It is clear you love cats, and I'm so glad your girlfriend has "seen the light," so to speak! (My hubby was a staunch cat-hater... and now believes as I do that Cats Rule and Dogs Drool, LOL! I'm kidding - we both love dogs, too. But I'm glad you've worked this out.
)

There are people who participate in this forum who are FAR more knowledgable than I. But I do know several things...

Just for your future reference, kittens really ought to be with their moms/families until they're 12 weeks old. They're still learning from mom how to be a cat... and they're still trainable at that age, but they're much better equipped to be on their own.

It's probably not a good idea to temporarily adopt a sibling. It would be traumatic for both of them. Cats are more territory oriented than people oriented (most, anyway
), and being moved around would be very stressful to the sibling. Also, some cats become very depressed when they loose a companion. This strategy might simply backfire, both for the sibling and for your kitty.

Most likely, what is happening is that your kitty misses his family. It probably is a function of age and just the transition. He's only been with you for two days, so he's definitely missing his family. When we rescued our first feral, he cried for four or five days even though we were home.

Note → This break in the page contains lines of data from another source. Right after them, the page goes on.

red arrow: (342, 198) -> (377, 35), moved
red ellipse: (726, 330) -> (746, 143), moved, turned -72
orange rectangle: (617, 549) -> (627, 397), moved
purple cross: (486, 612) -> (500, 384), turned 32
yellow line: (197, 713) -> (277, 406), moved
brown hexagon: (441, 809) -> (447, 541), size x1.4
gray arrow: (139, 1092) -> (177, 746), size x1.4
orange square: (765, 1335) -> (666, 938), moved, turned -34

BUT, that said, there are things you can do to help your little guy.

1) Don't make coming and going a big deal. Don't immediately rush to him when you come in - it just reinforces that you were gone. Don't make a big deal about leaving - it just reinforces that you are going.

2) Consider purchasing a snuggle kitty. http://www.valueseek.com/snuggleme/kitties.html It has a heartbeat (and you can insert a heating pad type thing that stays warm for 3 - 4 hours. It is a very calming influence. Let them know The Cat Site referred you I think they provide a discount. Buy lots of batteries - they last for 3 - 4 days.

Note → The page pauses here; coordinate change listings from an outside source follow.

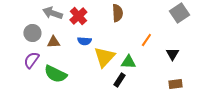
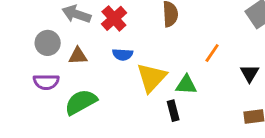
purple semicircle: (31, 60) -> (46, 82), turned -126
green semicircle: (55, 74) -> (81, 102), turned 125
black rectangle: (119, 80) -> (173, 111), turned -48

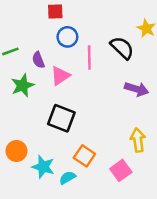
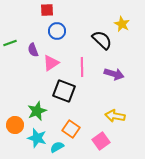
pink line: (89, 58) -> (82, 67), moved
green star: (23, 85) -> (37, 111), moved
black square: (61, 118) -> (64, 91), moved
yellow arrow: (138, 140) -> (115, 116), turned -72

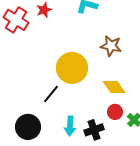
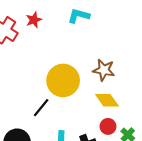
brown star: (111, 46) -> (104, 70), moved

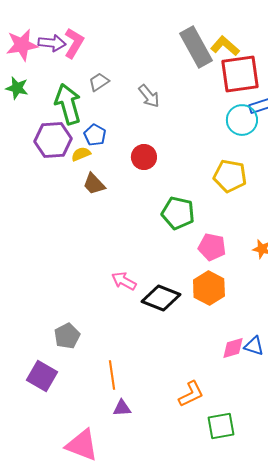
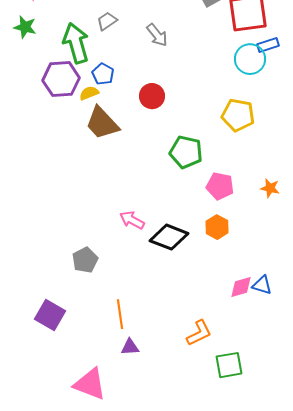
brown trapezoid: (94, 184) -> (102, 123), size x1.5
orange hexagon: (209, 288) -> (217, 227), size x0.7
gray pentagon: (67, 336) -> (85, 260), moved

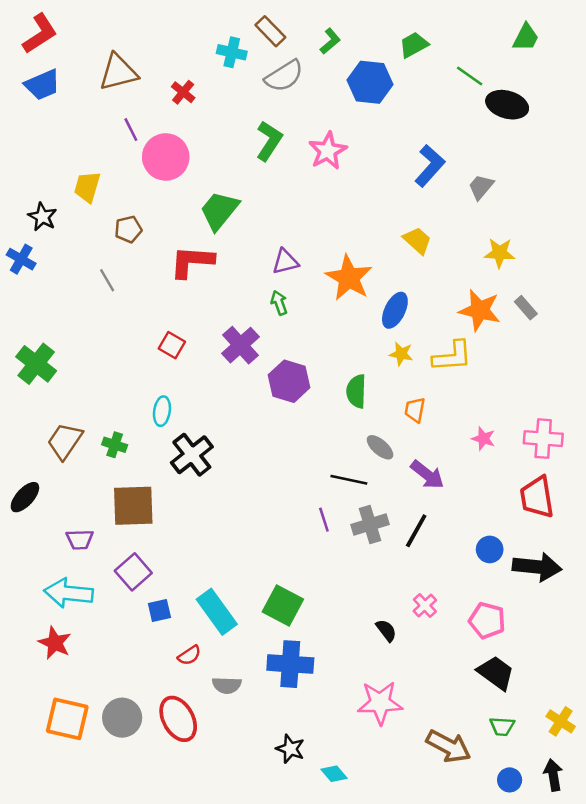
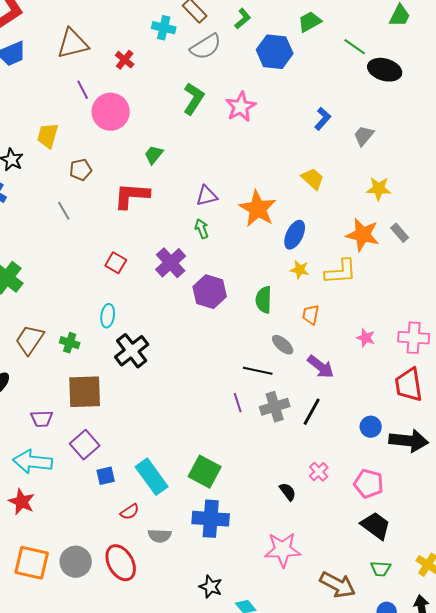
blue L-shape: (430, 166) -> (323, 119), size x0.7
green trapezoid: (219, 211) -> (154, 155), size x0.6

3) It sounds like you're already doing this, but play with him lots when you are there. Play is a great distraction, and it is a great stress-reliever.

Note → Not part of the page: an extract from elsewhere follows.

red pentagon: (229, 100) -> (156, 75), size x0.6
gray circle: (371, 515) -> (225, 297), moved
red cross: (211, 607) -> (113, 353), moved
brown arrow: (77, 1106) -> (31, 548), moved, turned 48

4) Many people do not allow cats in the bedroom, especially those with allergies. Here at TCS we recommend ear plugs
(for cats of any age who are learning they can't sleep in the bedroom). This is a function of time. Some cats will stop howling after a few days - some take a few weeks. The snuggle kitty should help this, too.

Mostly... I think you just need to give your little guy some time. You've adopted a little baby, and he misses his family. This is totally natural, and there's nothing anyone can do to change his schedule. It may take a few more days or it may take a few more weeks.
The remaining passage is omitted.